When a Buddhist speaks of our interbeing with Reality, Christians can echo that sentiment from Romans 8: “Nothing can separate us from the love of God.” The foundation for Christian interbeing is the union of God and humanity, Creator and creation, in the person of Jesus Christ. All that it is to be divine and all that it is to be human are One in Jesus Christ. And while sin does alienate us in our minds (Colossians 1:21), “God no more turns from the sinner than the sun ceases to shine for the blind” (St. Anthony the Great).
This alienation in our minds can be likened to blindness that needs healing or a slumber from which we need to awaken (Ephesians 5:14). But actual separation? No. We would not even exist if God were to leave us for a nanosecond. The union of God and humanity, of Creator and created, of Christ and you—from the foundation of the world—cannot be severed and never has been separate.

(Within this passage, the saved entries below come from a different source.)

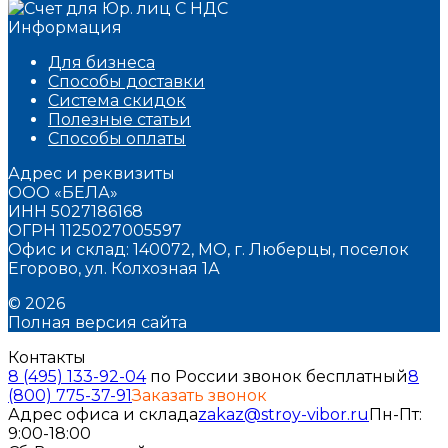
Информация
Для бизнеса
Способы доставки
Система скидок
Полезные статьи
Способы оплаты
Адрес и реквизиты
ООО «БЕЛА»
ИНН 5027186168
ОГРН 1125027005597
Офис и склад: 140072, МО, г. Люберцы, поселок
Егорово, ул. Колхозная 1А
© 2026
Полная версия сайта
Контакты
8 (495) 133-92-04
по России звонок бесплатный
8
(800) 775-37-91
Заказать звонок
Адрес офиса и склада
zakaz@stroy-vibor.ru
Пн-Пт:
9:00-18:00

Nor are we as people to continue to live in the delusion that we are independent from each other or from our world. Our interbeing—our interdependence—is the foundation for the commandments of Judeo-Christianity—united in Jesus—to love our brothers and sisters, neighbors and strangers, even our enemies. Interbeing is the foundation for the shared values of the Buddhist Dharma and the Jesus Way of love and compassion, hospitality and generosity, peace and equanimity with our human family and with all of creation.
Interbeing is a great Buddhist term that Christians might employ in our resistance to the pain of alienation and isolation and the folly of exclusion and hostility. Psychologists coined the term interdependence. I’ve mentioned “union,” others speak of “oneness,” and Trinitarians of “interpenetration” or the Greek borrow-word, “perichoresis.”
Whatever word we use, let’s embrace the truth of interbeing in the practice of unity, community, communion, compassion, and loving care.